■ Your instructions:
Tally the lines in the records below that contain "Список" and return only the result.

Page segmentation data
******************************

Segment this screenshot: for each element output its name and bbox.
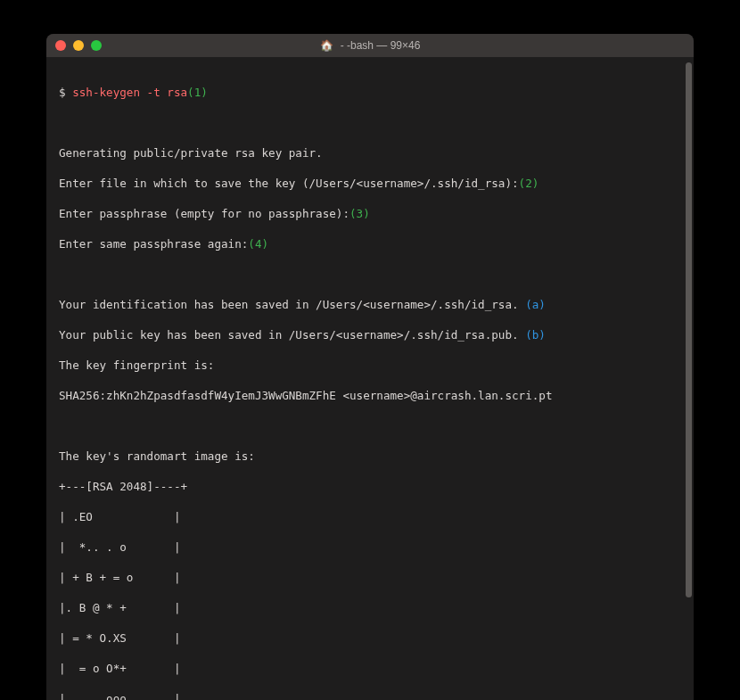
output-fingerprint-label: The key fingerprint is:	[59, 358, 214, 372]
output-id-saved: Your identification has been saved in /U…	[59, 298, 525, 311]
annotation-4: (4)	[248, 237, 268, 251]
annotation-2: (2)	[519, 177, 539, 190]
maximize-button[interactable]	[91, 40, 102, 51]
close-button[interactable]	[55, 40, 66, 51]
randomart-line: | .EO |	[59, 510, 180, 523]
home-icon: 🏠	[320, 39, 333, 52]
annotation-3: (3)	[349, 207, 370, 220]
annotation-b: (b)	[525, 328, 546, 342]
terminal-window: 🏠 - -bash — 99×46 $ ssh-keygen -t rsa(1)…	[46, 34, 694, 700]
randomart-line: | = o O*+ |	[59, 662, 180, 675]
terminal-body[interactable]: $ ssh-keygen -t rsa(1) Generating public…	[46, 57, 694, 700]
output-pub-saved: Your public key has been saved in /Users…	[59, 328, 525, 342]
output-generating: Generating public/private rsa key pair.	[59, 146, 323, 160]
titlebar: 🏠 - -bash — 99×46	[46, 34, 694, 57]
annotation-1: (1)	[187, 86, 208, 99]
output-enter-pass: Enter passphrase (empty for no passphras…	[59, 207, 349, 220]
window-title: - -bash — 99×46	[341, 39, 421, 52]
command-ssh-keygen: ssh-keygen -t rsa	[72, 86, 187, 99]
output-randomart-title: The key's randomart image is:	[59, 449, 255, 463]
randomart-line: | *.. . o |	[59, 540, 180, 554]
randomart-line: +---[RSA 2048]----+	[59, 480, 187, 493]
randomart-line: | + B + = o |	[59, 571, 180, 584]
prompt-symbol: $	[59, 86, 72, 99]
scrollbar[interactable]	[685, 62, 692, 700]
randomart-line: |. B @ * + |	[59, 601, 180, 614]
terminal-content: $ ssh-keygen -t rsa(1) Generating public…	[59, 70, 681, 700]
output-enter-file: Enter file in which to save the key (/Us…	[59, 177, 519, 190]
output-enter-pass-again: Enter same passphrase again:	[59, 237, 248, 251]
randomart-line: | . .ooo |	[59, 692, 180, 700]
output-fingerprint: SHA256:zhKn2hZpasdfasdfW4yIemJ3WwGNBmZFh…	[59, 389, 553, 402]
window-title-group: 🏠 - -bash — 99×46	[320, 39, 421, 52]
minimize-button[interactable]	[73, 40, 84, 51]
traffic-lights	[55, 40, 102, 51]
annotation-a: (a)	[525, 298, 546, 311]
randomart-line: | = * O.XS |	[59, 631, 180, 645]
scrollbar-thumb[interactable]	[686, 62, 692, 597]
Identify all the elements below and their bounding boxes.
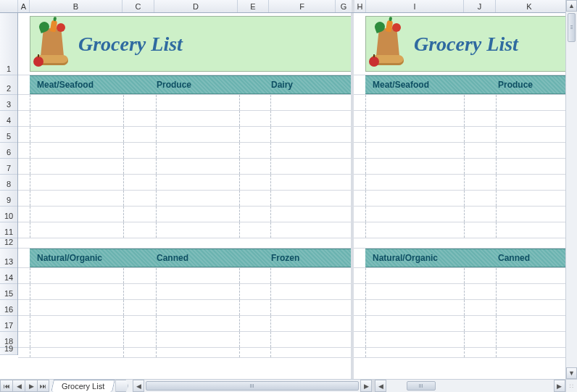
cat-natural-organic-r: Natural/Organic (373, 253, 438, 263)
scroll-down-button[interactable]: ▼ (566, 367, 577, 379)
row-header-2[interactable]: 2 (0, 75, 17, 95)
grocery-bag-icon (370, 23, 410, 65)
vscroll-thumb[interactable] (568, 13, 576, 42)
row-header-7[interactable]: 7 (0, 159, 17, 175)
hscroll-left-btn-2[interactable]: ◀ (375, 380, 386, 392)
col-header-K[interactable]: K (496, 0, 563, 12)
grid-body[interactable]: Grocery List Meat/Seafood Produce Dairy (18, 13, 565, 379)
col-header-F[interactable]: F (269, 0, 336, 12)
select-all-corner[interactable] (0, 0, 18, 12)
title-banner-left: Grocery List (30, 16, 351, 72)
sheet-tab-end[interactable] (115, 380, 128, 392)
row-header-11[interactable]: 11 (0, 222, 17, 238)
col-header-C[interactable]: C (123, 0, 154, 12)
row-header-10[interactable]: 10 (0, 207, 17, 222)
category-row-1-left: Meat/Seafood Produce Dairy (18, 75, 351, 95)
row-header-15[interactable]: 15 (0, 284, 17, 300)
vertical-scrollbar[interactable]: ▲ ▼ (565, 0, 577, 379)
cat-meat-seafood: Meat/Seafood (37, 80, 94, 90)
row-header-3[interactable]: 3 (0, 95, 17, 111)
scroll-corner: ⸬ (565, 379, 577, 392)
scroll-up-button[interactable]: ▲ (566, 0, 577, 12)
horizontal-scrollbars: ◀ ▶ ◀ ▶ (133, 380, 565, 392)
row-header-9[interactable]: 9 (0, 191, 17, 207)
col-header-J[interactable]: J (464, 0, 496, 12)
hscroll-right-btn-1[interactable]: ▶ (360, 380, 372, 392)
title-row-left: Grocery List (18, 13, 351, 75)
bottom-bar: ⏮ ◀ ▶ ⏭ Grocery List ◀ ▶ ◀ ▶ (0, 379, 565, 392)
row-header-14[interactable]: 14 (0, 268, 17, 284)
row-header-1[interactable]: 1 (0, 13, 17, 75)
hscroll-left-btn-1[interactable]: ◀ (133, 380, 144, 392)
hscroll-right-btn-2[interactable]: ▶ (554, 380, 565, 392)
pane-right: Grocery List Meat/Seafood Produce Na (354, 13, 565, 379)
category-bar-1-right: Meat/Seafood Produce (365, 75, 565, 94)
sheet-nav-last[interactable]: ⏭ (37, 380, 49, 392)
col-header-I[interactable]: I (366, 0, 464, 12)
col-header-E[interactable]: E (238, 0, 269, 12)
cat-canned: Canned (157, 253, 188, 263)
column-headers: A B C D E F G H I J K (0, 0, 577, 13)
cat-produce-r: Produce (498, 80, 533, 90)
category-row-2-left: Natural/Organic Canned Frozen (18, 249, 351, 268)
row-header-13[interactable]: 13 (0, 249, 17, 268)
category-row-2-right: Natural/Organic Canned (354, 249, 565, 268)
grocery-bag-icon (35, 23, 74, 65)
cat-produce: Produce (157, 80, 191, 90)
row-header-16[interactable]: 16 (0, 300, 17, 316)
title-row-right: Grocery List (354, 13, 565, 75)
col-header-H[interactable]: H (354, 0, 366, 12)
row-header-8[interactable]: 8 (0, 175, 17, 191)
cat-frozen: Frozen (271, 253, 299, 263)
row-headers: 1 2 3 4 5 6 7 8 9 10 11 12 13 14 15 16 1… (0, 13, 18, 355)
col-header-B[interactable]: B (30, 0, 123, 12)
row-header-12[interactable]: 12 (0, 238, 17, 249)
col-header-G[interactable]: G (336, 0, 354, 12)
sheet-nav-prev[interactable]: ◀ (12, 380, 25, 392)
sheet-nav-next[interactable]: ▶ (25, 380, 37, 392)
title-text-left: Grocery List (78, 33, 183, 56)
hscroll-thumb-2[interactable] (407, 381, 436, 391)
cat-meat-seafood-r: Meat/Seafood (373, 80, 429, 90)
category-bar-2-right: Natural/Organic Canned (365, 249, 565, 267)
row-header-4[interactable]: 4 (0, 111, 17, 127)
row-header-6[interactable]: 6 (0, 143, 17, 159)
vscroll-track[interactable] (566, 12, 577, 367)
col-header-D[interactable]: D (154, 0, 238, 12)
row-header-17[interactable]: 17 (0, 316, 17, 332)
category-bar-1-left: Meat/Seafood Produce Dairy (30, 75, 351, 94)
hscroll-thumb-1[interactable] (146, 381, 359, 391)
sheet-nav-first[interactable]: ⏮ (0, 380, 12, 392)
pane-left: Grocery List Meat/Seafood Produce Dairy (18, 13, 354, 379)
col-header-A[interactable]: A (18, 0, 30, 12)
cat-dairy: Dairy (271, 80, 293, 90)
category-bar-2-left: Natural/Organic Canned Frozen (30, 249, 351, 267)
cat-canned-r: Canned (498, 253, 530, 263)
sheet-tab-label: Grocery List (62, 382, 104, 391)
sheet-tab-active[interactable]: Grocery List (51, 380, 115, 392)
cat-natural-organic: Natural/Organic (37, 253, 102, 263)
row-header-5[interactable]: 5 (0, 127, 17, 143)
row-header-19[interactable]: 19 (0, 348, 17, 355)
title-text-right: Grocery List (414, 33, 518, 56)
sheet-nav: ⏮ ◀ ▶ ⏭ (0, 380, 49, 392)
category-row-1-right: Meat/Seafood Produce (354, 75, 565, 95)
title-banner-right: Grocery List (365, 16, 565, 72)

******************************

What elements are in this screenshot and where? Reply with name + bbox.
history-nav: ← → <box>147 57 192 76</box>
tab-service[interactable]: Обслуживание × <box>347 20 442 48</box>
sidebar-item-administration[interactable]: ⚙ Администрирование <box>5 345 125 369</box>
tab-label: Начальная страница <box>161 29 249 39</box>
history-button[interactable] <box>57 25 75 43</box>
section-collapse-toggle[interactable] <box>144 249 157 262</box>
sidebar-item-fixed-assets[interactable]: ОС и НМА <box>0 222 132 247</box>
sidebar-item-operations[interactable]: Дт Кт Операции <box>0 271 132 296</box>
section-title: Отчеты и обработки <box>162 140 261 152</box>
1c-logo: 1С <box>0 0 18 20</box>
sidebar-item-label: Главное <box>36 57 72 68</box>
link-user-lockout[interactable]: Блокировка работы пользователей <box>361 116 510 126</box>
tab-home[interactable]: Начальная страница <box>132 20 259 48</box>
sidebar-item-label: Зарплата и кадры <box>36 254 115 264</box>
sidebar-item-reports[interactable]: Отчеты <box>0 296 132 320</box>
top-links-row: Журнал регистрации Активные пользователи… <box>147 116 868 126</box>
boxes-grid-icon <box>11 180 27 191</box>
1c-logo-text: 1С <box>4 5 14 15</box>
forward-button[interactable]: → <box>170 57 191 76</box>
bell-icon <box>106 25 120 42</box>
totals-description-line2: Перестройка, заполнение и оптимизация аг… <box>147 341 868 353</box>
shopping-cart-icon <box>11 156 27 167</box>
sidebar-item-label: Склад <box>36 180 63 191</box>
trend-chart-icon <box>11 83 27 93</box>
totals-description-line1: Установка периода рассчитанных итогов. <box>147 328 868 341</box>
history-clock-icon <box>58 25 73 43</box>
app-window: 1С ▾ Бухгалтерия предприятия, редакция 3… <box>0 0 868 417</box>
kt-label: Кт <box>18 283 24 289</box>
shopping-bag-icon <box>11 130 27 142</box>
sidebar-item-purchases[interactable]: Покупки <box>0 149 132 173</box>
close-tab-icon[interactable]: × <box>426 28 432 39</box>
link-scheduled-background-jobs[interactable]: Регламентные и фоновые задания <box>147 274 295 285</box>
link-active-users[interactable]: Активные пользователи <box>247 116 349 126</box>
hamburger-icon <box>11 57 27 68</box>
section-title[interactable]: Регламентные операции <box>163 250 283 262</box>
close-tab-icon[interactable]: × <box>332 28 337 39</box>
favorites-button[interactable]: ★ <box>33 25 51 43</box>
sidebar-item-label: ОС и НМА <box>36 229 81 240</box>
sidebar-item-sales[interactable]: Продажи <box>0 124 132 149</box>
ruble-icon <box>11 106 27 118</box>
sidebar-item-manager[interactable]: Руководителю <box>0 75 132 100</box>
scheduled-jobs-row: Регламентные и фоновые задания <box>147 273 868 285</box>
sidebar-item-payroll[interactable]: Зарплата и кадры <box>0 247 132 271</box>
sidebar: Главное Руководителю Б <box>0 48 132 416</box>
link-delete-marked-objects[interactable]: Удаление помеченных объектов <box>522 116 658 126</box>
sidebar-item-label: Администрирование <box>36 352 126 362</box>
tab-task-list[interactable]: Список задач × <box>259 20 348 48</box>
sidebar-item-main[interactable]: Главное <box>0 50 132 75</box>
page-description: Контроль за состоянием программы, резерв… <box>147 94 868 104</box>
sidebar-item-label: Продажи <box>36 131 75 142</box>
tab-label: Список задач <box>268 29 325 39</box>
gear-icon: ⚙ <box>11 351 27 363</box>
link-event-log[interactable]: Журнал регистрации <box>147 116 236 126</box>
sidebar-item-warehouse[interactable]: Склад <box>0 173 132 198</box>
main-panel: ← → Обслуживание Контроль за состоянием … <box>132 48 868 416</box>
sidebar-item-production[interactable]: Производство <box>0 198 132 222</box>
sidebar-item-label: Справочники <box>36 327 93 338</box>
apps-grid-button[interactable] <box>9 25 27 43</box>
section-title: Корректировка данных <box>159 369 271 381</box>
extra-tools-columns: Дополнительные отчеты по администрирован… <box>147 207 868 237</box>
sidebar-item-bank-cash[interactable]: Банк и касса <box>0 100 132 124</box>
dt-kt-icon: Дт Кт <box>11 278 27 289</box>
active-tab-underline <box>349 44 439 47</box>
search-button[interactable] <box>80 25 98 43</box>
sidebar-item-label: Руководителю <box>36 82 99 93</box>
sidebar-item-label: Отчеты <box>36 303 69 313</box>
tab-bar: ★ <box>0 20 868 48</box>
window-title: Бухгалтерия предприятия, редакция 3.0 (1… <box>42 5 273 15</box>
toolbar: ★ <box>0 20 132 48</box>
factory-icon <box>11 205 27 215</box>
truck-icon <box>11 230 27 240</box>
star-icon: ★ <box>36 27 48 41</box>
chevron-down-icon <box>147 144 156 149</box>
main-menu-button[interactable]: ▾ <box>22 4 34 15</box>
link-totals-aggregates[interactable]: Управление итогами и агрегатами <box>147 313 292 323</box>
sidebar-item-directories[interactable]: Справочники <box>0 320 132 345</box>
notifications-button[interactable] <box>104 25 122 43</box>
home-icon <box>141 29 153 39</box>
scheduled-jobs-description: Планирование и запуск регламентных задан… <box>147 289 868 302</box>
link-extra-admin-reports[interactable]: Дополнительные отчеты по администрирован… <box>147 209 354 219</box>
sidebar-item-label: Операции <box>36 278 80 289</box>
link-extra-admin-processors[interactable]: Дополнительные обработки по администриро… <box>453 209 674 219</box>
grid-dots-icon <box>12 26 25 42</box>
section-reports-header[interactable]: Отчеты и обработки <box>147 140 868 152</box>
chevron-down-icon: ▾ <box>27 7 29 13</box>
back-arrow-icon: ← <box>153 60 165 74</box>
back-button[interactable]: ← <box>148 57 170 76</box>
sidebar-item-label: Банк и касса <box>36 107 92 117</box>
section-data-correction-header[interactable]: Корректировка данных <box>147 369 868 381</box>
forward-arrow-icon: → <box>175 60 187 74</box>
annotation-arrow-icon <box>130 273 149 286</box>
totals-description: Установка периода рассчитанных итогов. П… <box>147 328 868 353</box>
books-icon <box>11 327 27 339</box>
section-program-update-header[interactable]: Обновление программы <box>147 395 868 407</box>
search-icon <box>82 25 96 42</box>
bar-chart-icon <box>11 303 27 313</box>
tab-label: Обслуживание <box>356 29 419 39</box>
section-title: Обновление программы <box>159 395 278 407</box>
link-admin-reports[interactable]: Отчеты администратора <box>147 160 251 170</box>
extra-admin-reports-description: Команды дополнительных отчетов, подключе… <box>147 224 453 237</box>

******************************

■ Task solution:
2